Bir iş kadınına dönüşmek ve yöneticilik yapmak bakımından firmanız, size neler kattı? İnşaat sektörü erkek egemen bir sektör, bu alanda çalışmak sizi zorladı mı?
Bir kadın olarak sektöre adım attığım ilk günden bu yana her zaman saygı ve takdir gördüm.Yöneticilik yapmak hayata karşı bakış açınızı tamamen değiştiriyor, size vizyon kazandırıyor. Öncelikle sorumluluk duygunuz, her anlamda gelişiyor. Prensiplerinizle, kurallarınızla farklı bir duruş sergiliyorsunuz. Üstelik her gün yeni bir şey öğreniyor, çok genç olmanıza rağmen kimi zaman da örnek olup çok şey öğretiyorsunuz.
Türkiye'de kadınların istihdamdaki konumu hakkında neler düşünüyorsunuz?
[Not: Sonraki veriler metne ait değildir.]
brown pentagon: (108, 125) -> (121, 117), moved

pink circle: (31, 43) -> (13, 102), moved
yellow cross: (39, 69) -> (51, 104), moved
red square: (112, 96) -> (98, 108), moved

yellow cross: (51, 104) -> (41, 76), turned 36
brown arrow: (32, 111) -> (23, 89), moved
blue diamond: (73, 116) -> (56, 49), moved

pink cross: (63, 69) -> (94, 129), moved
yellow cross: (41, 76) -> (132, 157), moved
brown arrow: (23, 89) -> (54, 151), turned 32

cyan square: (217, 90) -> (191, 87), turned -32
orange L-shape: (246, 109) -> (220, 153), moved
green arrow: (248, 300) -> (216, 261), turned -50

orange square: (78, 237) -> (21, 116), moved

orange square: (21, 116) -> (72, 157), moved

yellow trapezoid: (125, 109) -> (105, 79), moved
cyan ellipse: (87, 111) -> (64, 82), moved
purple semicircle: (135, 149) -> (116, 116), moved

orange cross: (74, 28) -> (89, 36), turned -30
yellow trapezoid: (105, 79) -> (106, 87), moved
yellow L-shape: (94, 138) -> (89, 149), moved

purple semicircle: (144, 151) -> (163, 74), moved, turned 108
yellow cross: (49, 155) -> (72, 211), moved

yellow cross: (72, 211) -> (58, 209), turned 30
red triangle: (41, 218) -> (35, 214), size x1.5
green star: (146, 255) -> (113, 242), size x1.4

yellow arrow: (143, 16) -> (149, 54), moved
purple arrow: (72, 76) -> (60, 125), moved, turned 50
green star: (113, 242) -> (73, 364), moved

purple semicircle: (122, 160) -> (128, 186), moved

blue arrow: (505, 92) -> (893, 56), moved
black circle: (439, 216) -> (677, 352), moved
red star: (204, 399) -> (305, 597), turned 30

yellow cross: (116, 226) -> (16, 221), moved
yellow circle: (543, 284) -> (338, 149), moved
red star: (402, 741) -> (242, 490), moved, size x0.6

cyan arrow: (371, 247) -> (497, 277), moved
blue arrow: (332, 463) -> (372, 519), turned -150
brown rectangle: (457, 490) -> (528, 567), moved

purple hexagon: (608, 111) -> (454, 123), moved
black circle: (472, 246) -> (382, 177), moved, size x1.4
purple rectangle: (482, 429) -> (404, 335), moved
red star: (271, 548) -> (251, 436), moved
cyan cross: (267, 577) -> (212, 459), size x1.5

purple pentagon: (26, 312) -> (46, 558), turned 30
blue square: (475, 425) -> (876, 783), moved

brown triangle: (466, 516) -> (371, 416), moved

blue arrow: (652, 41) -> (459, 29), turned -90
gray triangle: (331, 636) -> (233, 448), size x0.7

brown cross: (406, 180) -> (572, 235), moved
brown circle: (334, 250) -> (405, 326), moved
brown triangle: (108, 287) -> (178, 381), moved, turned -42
Sizce oranlar yeterli mi?Hangi adımlar atılırsa tüm sektörler nezdinde daha fazla kadını ekonomik hayatın merkezinde görürüz?
Maalesef kadınların istihdamdaki oranının yeterli olduğunu söyleyemem. Ancak bu oranlar yeterli olmasa da gün geçtikçe kadınların daha girişimci bir yapıya büründüklerini görüyoruz. İş hayatında daha fazla kadın görmek, yürekten dilediğimiz bir şey. Ancak bunun için ilk olarak cinsiyetçi ayrımdan sıyrılıp kadın - erkek eşitliğine demokrasi getirmemiz gerektiğine inanıyorum. Şirketlerin kurum kültürlerinde "insan kaynağında eşitlik" ilkesi sadece sözde değil, uygulamada da hayata geçirilmelidir. Kadınlara tanınan sosyal hakların geliştirilmesi ve teşviklerin artırılması gerek. Biz de yeni sanayi yatırımlarımızda kadın istihdamını arttıracağız.
Sizce Türkiye'de kadının ekonomideki gücü anlamında en sık karşılaşılan sorun nedir?
En köklü ve en büyük problemin, toplumun ön yargılan olduğuna inanıyorum. Bu çerçevede kadın - erkek eşitliğinin toplumun her kesiminde iyice algılanması ve kadın istihdamının ekonomideki öneminin vurgulanması şarttır. Ayrıca kadın girişimcilerin başarı hikayelerine daha sık yer verilmelidir ki bu başan hikayeleri birer örnek teşkil etsin, geleceğin kadın girişimcilerine ilham kaynağı olsun.